In questi giorni in cui si rivedono i sintomi di una corruzione pubblica e in cui la crisi permette a manager senza scrupoli e senza controlli di prendere atteggiamenti e provvedimenti al di fuori delle leggi varrebbe la pena di rispolverare uno strumento legale che ha ottenuto buoni risultati nei paesi anglosassoni: il whistleblowing
Il whistleblower (soffiatore nel fischietto) è il lavoratore che, durante l’attività all’interno di un’azienda, rileva una possibile frode, un pericolo, una irregolarità che possa danneggiare clienti, colleghi, azionisti, il pubblico o la reputazione dell’impresa o ente pubblico o fondazione; per questo decide di segnalarla alle autorità competenti.

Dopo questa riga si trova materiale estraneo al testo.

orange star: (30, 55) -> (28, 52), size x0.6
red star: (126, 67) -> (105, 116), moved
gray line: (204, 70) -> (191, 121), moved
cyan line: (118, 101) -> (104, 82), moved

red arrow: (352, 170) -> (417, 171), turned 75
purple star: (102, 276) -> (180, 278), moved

Il whistleblowing è uno strumento legale collaudato con modalità diverse, negli Stati Uniti e in Gran Bretagna, per informare tempestivamente eventuali tipologie di rischio: pericoli sul luogo di lavoro, frodi all`interno, ai danni o ad opera dell’organizzazione, danni ambientali, false comunicazioni sociali, negligenze mediche, illecite operazioni finanziarie, minacce alla salute, casi di corruzione o concussione e molti altri ancora.

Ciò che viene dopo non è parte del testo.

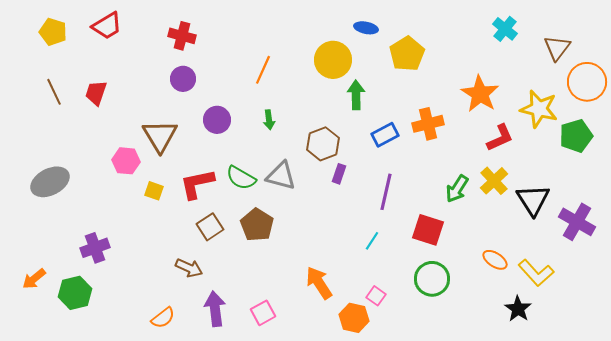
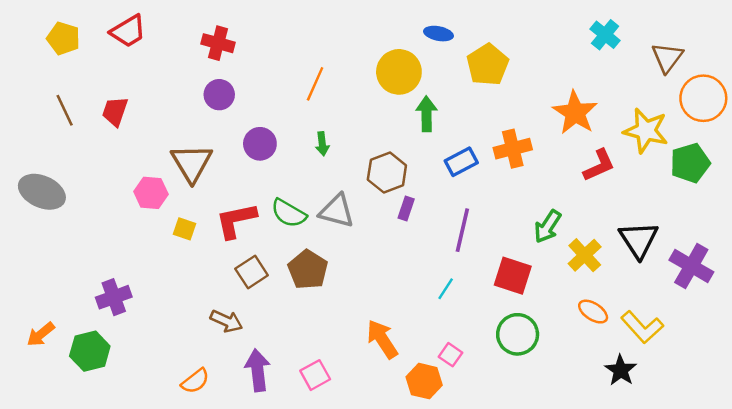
yellow cross: (494, 181) -> (585, 255), moved
gray ellipse: (50, 182) -> (42, 192), moved, turned 51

Indipendentemente dalla gravità o meno del fenomeno riscontrato, molto spesso i dipendenti non danno voce ai propri dubbi per paura di ritorsioni e non addirittura del licenziamento. Una legge seria per l’istituto del whistleblowing offrirebbe anche in Italia una tutela legale per i lavoratori che denunciano le irregolarità nel caso questi subiscano una ritorsione da parte del denunciato.